**DATA FOR THIS EXERCISE:**
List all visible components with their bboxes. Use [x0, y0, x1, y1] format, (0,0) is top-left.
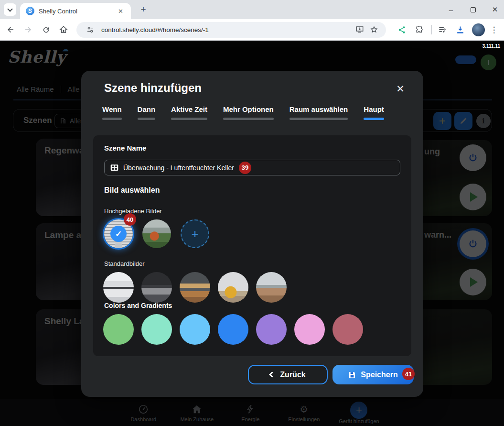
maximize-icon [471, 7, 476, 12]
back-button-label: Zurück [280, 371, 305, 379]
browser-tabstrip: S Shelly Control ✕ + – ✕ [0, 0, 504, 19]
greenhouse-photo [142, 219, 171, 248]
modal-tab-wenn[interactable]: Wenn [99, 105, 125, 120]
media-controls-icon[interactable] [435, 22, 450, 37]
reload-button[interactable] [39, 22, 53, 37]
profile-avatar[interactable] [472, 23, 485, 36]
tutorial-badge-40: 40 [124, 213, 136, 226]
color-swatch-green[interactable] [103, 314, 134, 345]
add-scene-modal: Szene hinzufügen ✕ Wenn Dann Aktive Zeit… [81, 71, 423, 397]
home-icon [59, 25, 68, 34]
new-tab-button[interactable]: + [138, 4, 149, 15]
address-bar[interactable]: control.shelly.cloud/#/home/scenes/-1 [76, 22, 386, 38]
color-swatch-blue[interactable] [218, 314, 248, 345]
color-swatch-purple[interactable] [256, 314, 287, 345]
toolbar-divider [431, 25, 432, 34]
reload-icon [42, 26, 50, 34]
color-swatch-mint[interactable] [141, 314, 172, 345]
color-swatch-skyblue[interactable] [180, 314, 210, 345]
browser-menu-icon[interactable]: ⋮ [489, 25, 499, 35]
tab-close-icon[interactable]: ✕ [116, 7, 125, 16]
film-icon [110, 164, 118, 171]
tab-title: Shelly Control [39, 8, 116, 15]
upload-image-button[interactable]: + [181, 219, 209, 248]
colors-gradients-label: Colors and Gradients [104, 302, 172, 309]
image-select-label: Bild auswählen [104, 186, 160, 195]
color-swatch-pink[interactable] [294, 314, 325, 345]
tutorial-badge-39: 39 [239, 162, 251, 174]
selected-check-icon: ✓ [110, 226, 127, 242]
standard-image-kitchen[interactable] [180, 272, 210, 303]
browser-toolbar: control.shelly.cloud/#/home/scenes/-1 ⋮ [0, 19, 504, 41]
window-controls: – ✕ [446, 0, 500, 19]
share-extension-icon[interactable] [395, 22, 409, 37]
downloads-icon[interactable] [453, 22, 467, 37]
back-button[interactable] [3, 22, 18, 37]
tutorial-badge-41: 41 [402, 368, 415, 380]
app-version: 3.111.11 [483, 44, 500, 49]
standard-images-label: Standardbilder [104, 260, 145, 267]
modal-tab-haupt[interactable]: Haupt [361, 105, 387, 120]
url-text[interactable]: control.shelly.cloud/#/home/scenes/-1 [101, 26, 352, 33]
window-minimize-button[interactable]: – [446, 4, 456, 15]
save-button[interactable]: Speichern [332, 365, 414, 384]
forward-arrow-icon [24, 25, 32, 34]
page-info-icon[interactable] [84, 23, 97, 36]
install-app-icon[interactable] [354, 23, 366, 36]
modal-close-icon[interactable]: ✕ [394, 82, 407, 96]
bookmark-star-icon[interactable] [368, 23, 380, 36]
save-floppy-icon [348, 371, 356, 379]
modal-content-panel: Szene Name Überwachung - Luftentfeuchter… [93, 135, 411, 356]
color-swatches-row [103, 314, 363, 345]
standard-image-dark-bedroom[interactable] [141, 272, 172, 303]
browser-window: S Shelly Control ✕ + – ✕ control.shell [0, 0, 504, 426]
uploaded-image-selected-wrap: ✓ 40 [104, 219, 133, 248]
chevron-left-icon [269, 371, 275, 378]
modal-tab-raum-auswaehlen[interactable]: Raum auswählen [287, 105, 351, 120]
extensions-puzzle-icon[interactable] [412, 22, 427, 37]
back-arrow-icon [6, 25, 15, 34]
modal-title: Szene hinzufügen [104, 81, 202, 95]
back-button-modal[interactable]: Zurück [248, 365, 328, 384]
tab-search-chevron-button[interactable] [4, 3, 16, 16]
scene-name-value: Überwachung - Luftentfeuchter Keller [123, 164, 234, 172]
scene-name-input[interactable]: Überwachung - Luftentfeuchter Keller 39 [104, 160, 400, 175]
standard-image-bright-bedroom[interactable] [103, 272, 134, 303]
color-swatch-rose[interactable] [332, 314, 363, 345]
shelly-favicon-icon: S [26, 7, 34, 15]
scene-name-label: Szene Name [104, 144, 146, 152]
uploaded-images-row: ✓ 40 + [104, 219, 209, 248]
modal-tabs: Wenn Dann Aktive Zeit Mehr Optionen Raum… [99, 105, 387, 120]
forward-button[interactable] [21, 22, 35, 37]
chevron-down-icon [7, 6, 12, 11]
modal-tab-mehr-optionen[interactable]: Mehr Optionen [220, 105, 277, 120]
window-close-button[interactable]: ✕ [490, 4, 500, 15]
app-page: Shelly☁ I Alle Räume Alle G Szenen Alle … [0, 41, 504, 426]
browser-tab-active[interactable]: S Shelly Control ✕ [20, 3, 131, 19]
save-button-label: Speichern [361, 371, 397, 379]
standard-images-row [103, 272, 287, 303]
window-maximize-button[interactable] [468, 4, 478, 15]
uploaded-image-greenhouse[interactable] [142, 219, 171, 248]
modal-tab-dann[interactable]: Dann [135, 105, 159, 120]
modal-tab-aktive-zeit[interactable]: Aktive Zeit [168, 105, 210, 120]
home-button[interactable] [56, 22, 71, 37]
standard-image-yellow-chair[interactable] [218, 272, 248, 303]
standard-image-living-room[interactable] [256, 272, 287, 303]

**PROMPT:** Every line above should be copied exactly; do not carry over the pictures.

**TASK OUTPUT:**
List all visible components with their bboxes. Use [x0, y0, x1, y1] format, (0,0) is top-left.
maximize-icon [471, 7, 476, 12]
back-button-label: Zurück [280, 371, 305, 379]
browser-tabstrip: S Shelly Control ✕ + – ✕ [0, 0, 504, 19]
greenhouse-photo [142, 219, 171, 248]
modal-tab-wenn[interactable]: Wenn [99, 105, 125, 120]
media-controls-icon[interactable] [435, 22, 450, 37]
reload-button[interactable] [39, 22, 53, 37]
profile-avatar[interactable] [472, 23, 485, 36]
tutorial-badge-40: 40 [124, 213, 136, 226]
color-swatch-green[interactable] [103, 314, 134, 345]
add-scene-modal: Szene hinzufügen ✕ Wenn Dann Aktive Zeit… [81, 71, 423, 397]
home-icon [59, 25, 68, 34]
new-tab-button[interactable]: + [138, 4, 149, 15]
address-bar[interactable]: control.shelly.cloud/#/home/scenes/-1 [76, 22, 386, 38]
color-swatch-blue[interactable] [218, 314, 248, 345]
color-swatch-purple[interactable] [256, 314, 287, 345]
toolbar-divider [431, 25, 432, 34]
reload-icon [42, 26, 50, 34]
color-swatch-mint[interactable] [141, 314, 172, 345]
color-swatch-skyblue[interactable] [180, 314, 210, 345]
browser-menu-icon[interactable]: ⋮ [489, 25, 499, 35]
tab-close-icon[interactable]: ✕ [116, 7, 125, 16]
film-icon [110, 164, 118, 171]
tab-title: Shelly Control [39, 8, 116, 15]
upload-image-button[interactable]: + [181, 219, 209, 248]
colors-gradients-label: Colors and Gradients [104, 302, 172, 309]
image-select-label: Bild auswählen [104, 186, 160, 195]
color-swatch-pink[interactable] [294, 314, 325, 345]
tutorial-badge-39: 39 [239, 162, 251, 174]
selected-check-icon: ✓ [110, 226, 127, 242]
standard-image-kitchen[interactable] [180, 272, 210, 303]
browser-toolbar: control.shelly.cloud/#/home/scenes/-1 ⋮ [0, 19, 504, 41]
window-controls: – ✕ [446, 0, 500, 19]
share-extension-icon[interactable] [395, 22, 409, 37]
downloads-icon[interactable] [453, 22, 467, 37]
back-button[interactable] [3, 22, 18, 37]
tutorial-badge-41: 41 [402, 368, 415, 380]
app-version: 3.111.11 [483, 44, 500, 49]
standard-images-label: Standardbilder [104, 260, 145, 267]
modal-tab-haupt[interactable]: Haupt [361, 105, 387, 120]
url-text[interactable]: control.shelly.cloud/#/home/scenes/-1 [101, 26, 352, 33]
window-minimize-button[interactable]: – [446, 4, 456, 15]
save-button[interactable]: Speichern [332, 365, 414, 384]
forward-arrow-icon [24, 25, 32, 34]
page-info-icon[interactable] [84, 23, 97, 36]
install-app-icon[interactable] [354, 23, 366, 36]
modal-close-icon[interactable]: ✕ [394, 82, 407, 96]
bookmark-star-icon[interactable] [368, 23, 380, 36]
save-floppy-icon [348, 371, 356, 379]
modal-content-panel: Szene Name Überwachung - Luftentfeuchter… [93, 135, 411, 356]
color-swatches-row [103, 314, 363, 345]
standard-image-dark-bedroom[interactable] [141, 272, 172, 303]
browser-window: S Shelly Control ✕ + – ✕ control.shell [0, 0, 504, 426]
uploaded-image-selected-wrap: ✓ 40 [104, 219, 133, 248]
chevron-left-icon [269, 371, 275, 378]
modal-tab-raum-auswaehlen[interactable]: Raum auswählen [287, 105, 351, 120]
extensions-puzzle-icon[interactable] [412, 22, 427, 37]
back-arrow-icon [6, 25, 15, 34]
modal-title: Szene hinzufügen [104, 81, 202, 95]
back-button-modal[interactable]: Zurück [248, 365, 328, 384]
tab-search-chevron-button[interactable] [4, 3, 16, 16]
scene-name-value: Überwachung - Luftentfeuchter Keller [123, 164, 234, 172]
scene-name-input[interactable]: Überwachung - Luftentfeuchter Keller 39 [104, 160, 400, 175]
standard-image-bright-bedroom[interactable] [103, 272, 134, 303]
color-swatch-rose[interactable] [332, 314, 363, 345]
shelly-favicon-icon: S [26, 7, 34, 15]
scene-name-label: Szene Name [104, 144, 146, 152]
uploaded-images-row: ✓ 40 + [104, 219, 209, 248]
modal-tabs: Wenn Dann Aktive Zeit Mehr Optionen Raum… [99, 105, 387, 120]
forward-button[interactable] [21, 22, 35, 37]
chevron-down-icon [7, 6, 12, 11]
modal-tab-mehr-optionen[interactable]: Mehr Optionen [220, 105, 277, 120]
window-close-button[interactable]: ✕ [490, 4, 500, 15]
app-page: Shelly☁ I Alle Räume Alle G Szenen Alle … [0, 41, 504, 426]
browser-tab-active[interactable]: S Shelly Control ✕ [20, 3, 131, 19]
save-button-label: Speichern [361, 371, 397, 379]
standard-images-row [103, 272, 287, 303]
window-maximize-button[interactable] [468, 4, 478, 15]
uploaded-image-greenhouse[interactable] [142, 219, 171, 248]
modal-tab-dann[interactable]: Dann [135, 105, 159, 120]
modal-tab-aktive-zeit[interactable]: Aktive Zeit [168, 105, 210, 120]
home-button[interactable] [56, 22, 71, 37]
standard-image-yellow-chair[interactable] [218, 272, 248, 303]
standard-image-living-room[interactable] [256, 272, 287, 303]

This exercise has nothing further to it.